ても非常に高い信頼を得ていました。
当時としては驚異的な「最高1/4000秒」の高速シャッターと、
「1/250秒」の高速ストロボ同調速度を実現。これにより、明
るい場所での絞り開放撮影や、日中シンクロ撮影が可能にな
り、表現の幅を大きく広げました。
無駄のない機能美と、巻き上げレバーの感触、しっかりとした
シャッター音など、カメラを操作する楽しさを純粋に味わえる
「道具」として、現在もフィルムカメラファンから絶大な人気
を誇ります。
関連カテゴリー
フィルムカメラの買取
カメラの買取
--
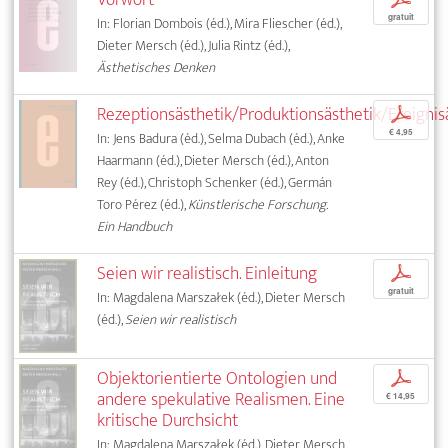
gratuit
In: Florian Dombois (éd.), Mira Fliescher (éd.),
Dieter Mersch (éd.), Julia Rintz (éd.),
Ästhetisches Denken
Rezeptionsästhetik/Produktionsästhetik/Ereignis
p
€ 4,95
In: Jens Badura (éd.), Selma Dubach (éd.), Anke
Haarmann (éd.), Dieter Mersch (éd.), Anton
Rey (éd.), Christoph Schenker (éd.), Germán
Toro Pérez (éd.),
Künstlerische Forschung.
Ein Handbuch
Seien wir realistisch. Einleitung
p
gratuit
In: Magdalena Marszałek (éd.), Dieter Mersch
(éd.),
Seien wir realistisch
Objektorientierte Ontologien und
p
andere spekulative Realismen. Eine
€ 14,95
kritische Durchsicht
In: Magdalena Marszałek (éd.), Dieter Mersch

> EXERCISE BRIEF:
Only a number should be returned: the count of lines above that include "Dieter".

> FINISHED TASK:
4